NicoleAnnx said 6 years, 4 months ago:

No matter what the Venter is venting about, what’s one important thing every listener should try to do or keep in mind?

Erick said 6 years, 4 months ago:

1.- try not to judge
2.- use empathy
3.- validate their feelings
4.- do not interrup their story
5.- if they ask for advice, give advice

and thats pretty much what i try to do :) maybe its good enough, maybe its not, but we all are here to learn

Introvert said 6 years, 4 months ago:

Be honest with your feedback, but not too brutally honest.

swingking said 6 years, 4 months ago:

Never never never make assumptions about people. It’s always better ask then to judge

Deleted User said 6 years, 4 months ago:

Make an upfront sugguestion after learning the immediate details and then ask questions and learn everything you can about the situation and see if your sugguestion still applies

Mary said 6 years, 4 months ago:

To keep in mind that the other person on the venting side may or is at a state where they are vulnerable and capable of doing something to harm themselves in some way or form.
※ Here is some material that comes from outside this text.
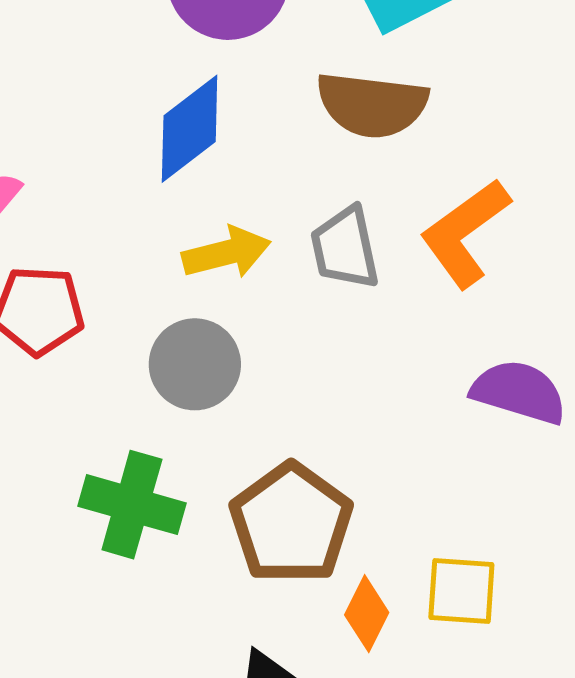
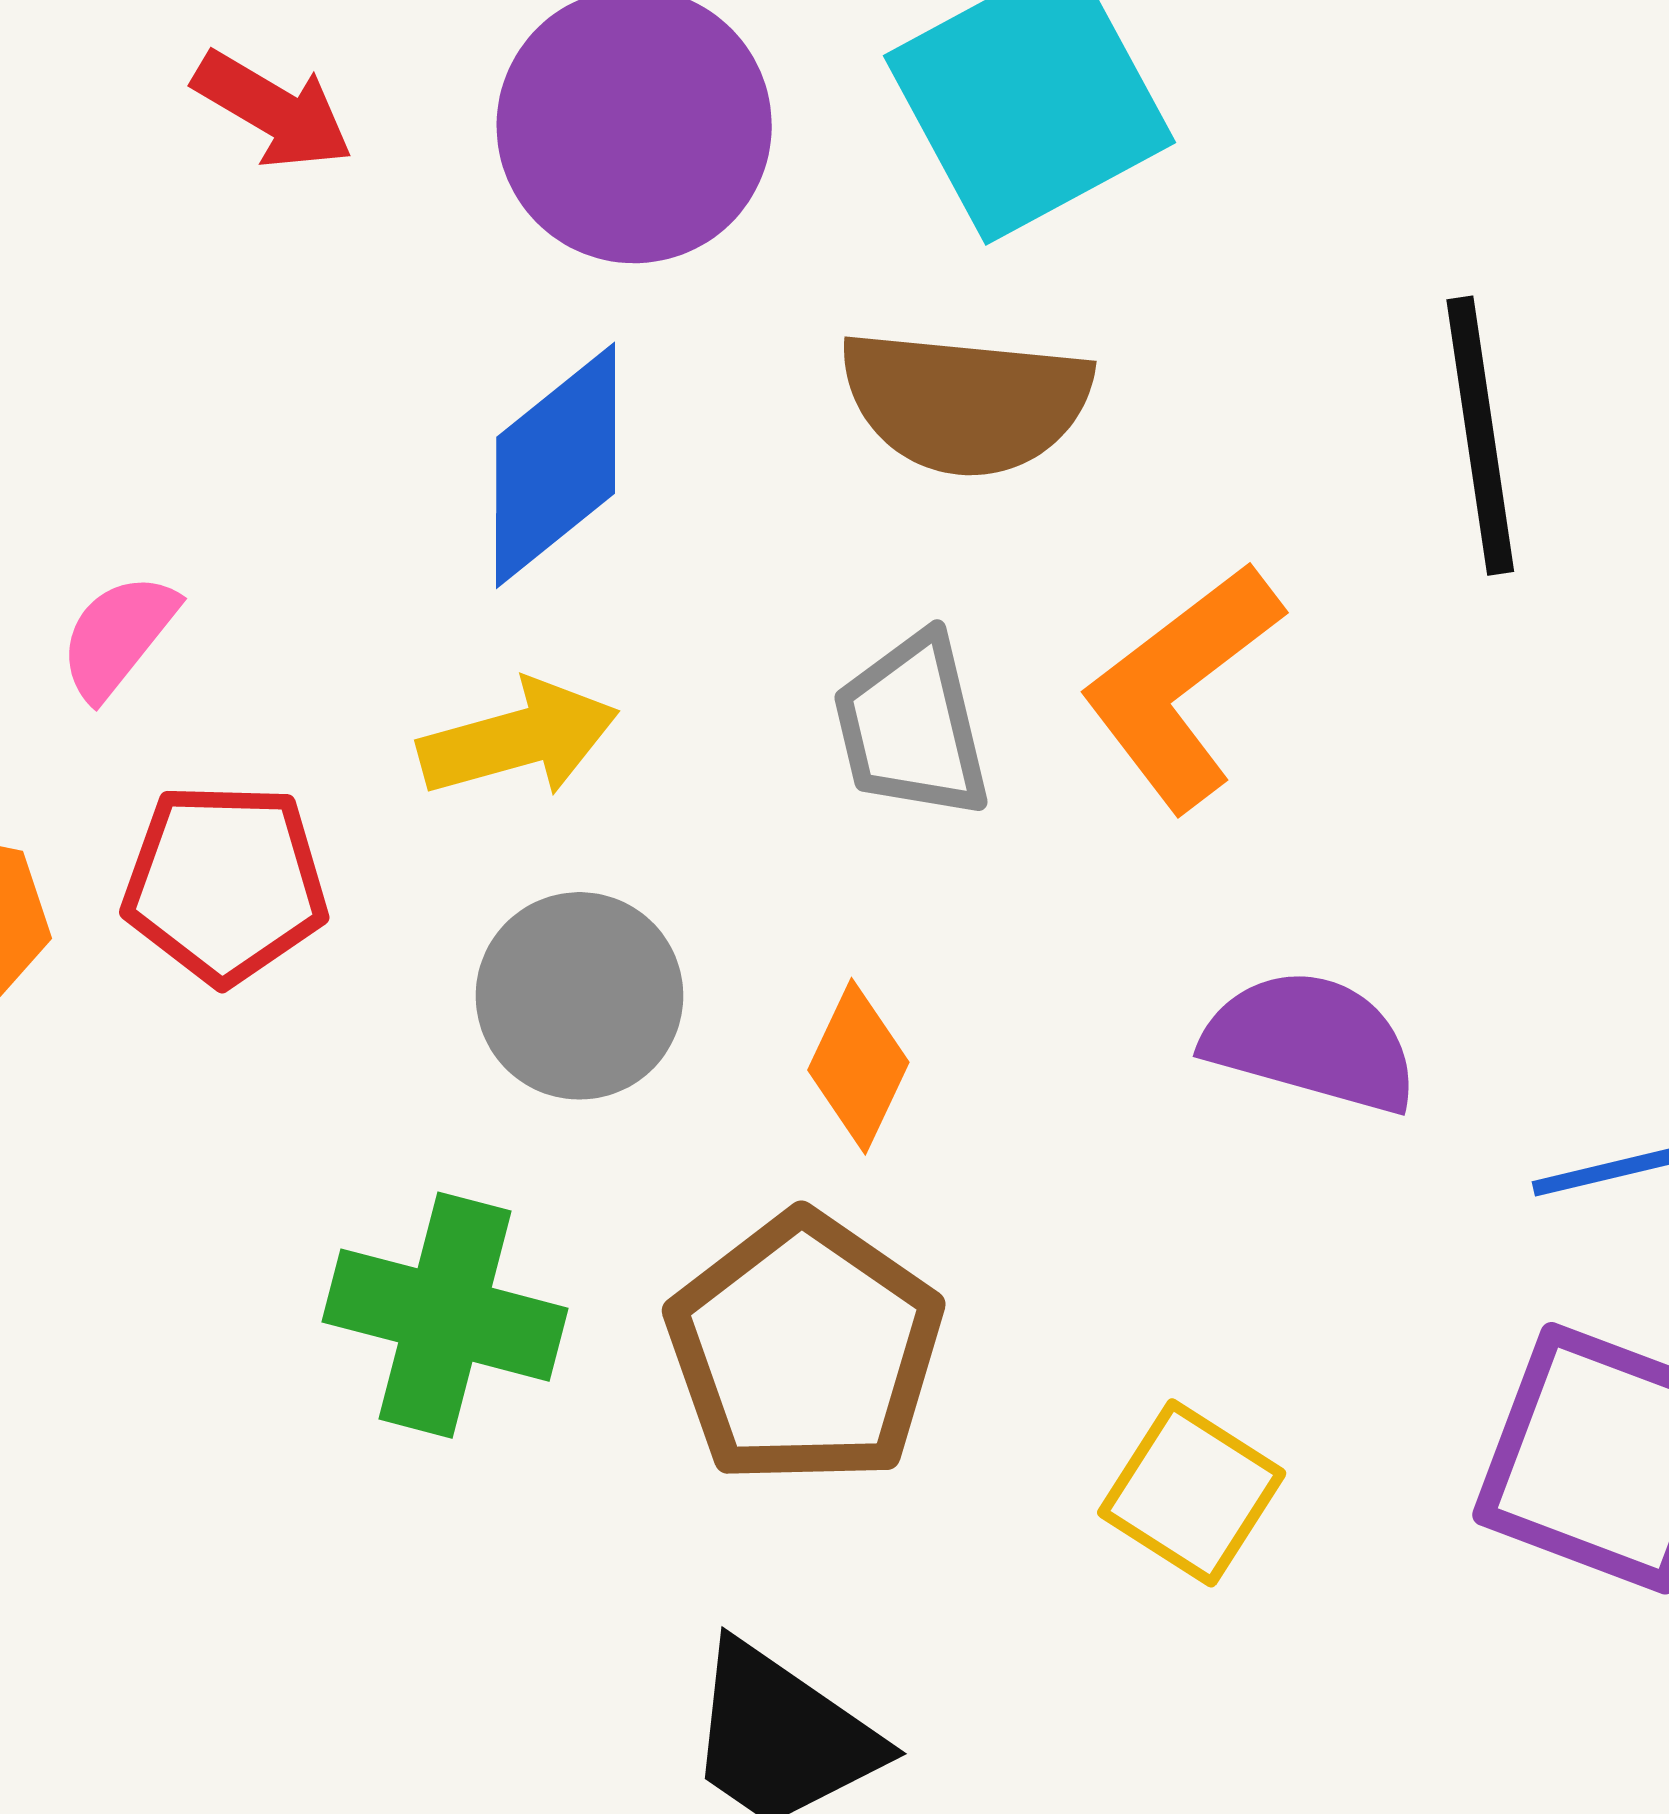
yellow arrow: (226, 253) -> (519, 739), moved
yellow square: (461, 591) -> (1192, 1493), turned 30
orange diamond: (367, 614) -> (858, 1066), moved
You must respect the individual and refrain from saying anything that may insult or anger the person. In other words, think beyond the thoughts and opinions you have set after they have vented and keep it professional in a manner that they can speak whatever they want without being judged.

ghost said 6 years, 4 months ago:

be patient

Arasevera said 6 years, 4 months ago:

If you have had similar issues – tell them that. It helps them to know you GET IT.

emstro said 6 years, 4 months ago:

If it feels right, slow down sometimes, particularly if you’re a fast typist; it gives your venter time to think. You can always use encouraging phrases like “go on…” or “tell me more…” just to facilitate more reflectiveness and openness. In a written context, “OK…” can be difficult sometimes, however, as it can be harder for the venter to read the inflection of the listener, particularly if they’re distressed.

I can see where you’re coming from Arasevera; sometimes showing a venter that you’ve been there can help. But there’s also a danger sometimes that it can be unhelpful, because the conversation then can be about you, rather than them. Also, just because the same thing has happened to you doesn’t mean that you’ll necessarily understand how the venter feels about these problems. Your own feelings about what happened to you can get in the way, and they can destabilise you as listener.